# [PROBLEM]
Each line in the entries below that holds the word "Можно" belongs in the answer.

# [TASK MATERIAL]
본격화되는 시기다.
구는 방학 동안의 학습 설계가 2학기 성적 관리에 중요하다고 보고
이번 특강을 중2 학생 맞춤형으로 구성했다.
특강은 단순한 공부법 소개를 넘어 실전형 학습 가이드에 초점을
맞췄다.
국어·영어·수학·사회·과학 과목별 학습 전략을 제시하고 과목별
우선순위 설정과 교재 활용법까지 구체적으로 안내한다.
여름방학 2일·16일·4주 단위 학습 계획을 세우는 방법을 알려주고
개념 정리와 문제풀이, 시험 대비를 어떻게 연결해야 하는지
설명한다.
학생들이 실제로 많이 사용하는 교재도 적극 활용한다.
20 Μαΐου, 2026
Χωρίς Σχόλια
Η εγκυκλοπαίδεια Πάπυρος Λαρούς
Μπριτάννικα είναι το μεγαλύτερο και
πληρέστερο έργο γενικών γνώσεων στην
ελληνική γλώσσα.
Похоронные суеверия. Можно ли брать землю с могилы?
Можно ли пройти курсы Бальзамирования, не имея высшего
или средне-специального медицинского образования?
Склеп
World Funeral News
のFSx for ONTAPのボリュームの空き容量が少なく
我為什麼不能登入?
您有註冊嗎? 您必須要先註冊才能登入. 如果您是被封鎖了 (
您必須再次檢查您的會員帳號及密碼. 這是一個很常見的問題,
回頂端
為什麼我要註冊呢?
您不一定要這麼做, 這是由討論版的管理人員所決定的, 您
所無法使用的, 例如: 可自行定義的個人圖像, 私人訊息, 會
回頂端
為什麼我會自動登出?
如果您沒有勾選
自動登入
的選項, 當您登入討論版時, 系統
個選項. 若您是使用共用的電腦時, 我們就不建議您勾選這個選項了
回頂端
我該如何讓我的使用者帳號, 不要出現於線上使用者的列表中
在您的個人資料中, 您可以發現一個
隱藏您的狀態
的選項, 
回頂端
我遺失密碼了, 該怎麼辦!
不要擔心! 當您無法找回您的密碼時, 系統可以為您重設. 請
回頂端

# [EXPECTED ANSWER]
Похоронные суеверия. Можно ли брать землю с могилы?
Можно ли пройти курсы Бальзамирования, не имея высшего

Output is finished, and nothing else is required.